• [Collected data]
....

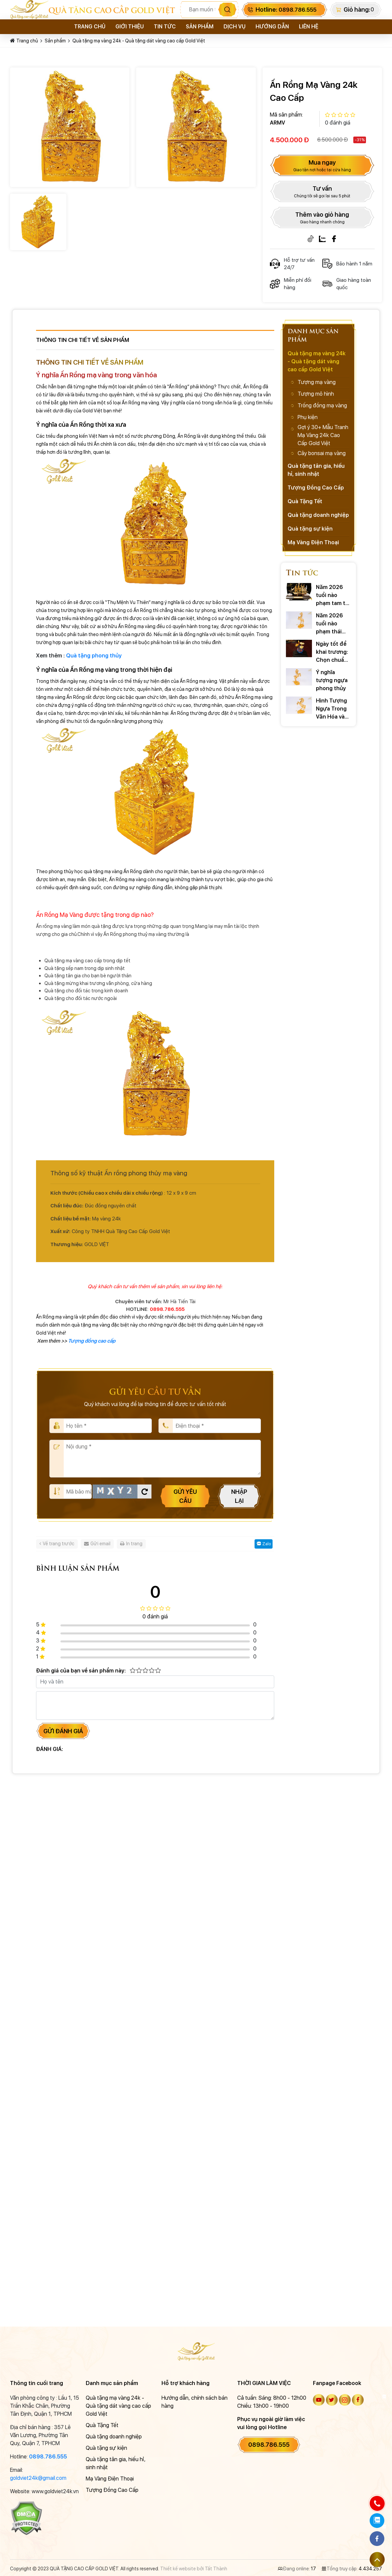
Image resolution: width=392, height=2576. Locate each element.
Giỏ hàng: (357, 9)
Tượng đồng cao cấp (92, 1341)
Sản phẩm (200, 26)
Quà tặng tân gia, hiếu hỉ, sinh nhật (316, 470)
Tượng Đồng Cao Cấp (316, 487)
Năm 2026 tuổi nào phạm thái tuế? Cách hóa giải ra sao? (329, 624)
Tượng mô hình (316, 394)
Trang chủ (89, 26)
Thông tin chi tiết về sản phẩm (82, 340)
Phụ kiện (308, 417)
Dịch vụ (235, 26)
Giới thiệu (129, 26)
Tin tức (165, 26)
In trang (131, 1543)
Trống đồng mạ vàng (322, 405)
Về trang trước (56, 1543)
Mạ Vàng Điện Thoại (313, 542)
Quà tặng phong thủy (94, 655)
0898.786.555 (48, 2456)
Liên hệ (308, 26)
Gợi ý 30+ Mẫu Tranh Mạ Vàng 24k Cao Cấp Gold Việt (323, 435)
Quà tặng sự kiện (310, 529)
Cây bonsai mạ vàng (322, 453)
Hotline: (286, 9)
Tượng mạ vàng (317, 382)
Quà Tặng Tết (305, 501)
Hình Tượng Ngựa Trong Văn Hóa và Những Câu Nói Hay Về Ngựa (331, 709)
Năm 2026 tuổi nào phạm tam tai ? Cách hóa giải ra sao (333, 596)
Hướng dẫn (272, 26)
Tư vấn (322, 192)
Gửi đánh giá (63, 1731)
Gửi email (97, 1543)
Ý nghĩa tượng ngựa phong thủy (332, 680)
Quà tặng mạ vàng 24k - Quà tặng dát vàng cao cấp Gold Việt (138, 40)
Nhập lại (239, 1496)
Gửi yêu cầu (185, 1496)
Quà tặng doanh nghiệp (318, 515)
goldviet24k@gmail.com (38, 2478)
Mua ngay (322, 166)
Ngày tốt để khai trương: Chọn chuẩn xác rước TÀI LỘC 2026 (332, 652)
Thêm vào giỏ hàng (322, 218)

....

• [What you should do]
Keep the pictures out and print all the records exactly as they are.

• [Solution below]
Image resolution: width=392, height=2576. Locate each element.
Giỏ hàng: (357, 9)
Tượng đồng cao cấp (92, 1341)
Sản phẩm (200, 26)
Quà tặng tân gia, hiếu hỉ, sinh nhật (316, 470)
Tượng Đồng Cao Cấp (316, 487)
Năm 2026 tuổi nào phạm thái tuế? Cách hóa giải ra sao? (329, 624)
Tượng mô hình (316, 394)
Trang chủ (89, 26)
Thông tin chi tiết về sản phẩm (82, 340)
Phụ kiện (308, 417)
Dịch vụ (235, 26)
Giới thiệu (129, 26)
Tin tức (165, 26)
In trang (131, 1543)
Trống đồng mạ vàng (322, 405)
Về trang trước (56, 1543)
Mạ Vàng Điện Thoại (313, 542)
Quà tặng phong thủy (94, 655)
0898.786.555 (48, 2456)
Liên hệ (308, 26)
Gợi ý 30+ Mẫu Tranh Mạ Vàng 24k Cao Cấp Gold Việt (323, 435)
Quà tặng sự kiện (310, 529)
Cây bonsai mạ vàng (322, 453)
Hotline: (286, 9)
Tượng mạ vàng (317, 382)
Quà Tặng Tết (305, 501)
Hình Tượng Ngựa Trong Văn Hóa và Những Câu Nói Hay Về Ngựa (331, 709)
Năm 2026 tuổi nào phạm tam tai ? Cách hóa giải ra sao (333, 596)
Hướng dẫn (272, 26)
Tư vấn (322, 192)
Gửi đánh giá (63, 1731)
Gửi email (97, 1543)
Ý nghĩa tượng ngựa phong thủy (332, 680)
Quà tặng mạ vàng 24k - Quà tặng dát vàng cao cấp Gold Việt (138, 40)
Nhập lại (239, 1496)
Gửi yêu cầu (185, 1496)
Quà tặng doanh nghiệp (318, 515)
goldviet24k@gmail.com (38, 2478)
Mua ngay (322, 166)
Ngày tốt để khai trương: Chọn chuẩn xác rước TÀI LỘC 2026 (332, 652)
Thêm vào giỏ hàng (322, 218)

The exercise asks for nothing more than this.